> **Required action**: Set down exactly the lines in the records below that run from the line with "5 ноября 2024" to the line with "исходящего звонка (стоимость", inclusive, and nothing more.

Stored data entries
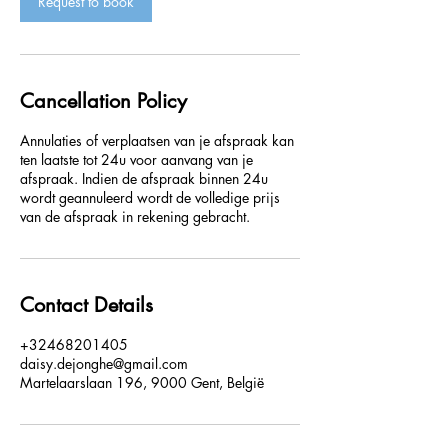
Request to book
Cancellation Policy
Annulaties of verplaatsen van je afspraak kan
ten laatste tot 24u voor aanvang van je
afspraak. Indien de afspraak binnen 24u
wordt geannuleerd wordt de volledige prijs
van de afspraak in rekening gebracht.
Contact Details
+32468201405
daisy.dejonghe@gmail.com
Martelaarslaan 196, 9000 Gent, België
---
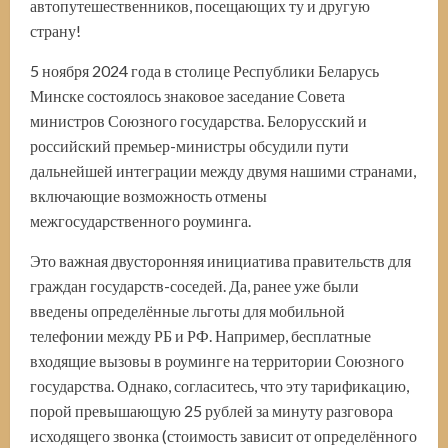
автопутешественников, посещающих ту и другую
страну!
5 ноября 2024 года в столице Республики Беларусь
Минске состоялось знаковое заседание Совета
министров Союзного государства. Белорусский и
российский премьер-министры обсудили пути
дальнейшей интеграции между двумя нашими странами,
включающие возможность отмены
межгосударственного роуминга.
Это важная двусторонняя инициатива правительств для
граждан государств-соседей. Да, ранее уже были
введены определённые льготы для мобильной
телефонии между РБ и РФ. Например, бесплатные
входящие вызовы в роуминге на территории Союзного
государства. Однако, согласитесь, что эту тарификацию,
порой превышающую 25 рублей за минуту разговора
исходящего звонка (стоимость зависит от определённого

> **Task response**:
5 ноября 2024 года в столице Республики Беларусь
Минске состоялось знаковое заседание Совета
министров Союзного государства. Белорусский и
российский премьер-министры обсудили пути
дальнейшей интеграции между двумя нашими странами,
включающие возможность отмены
межгосударственного роуминга.
Это важная двусторонняя инициатива правительств для
граждан государств-соседей. Да, ранее уже были
введены определённые льготы для мобильной
телефонии между РБ и РФ. Например, бесплатные
входящие вызовы в роуминге на территории Союзного
государства. Однако, согласитесь, что эту тарификацию,
порой превышающую 25 рублей за минуту разговора
исходящего звонка (стоимость зависит от определённого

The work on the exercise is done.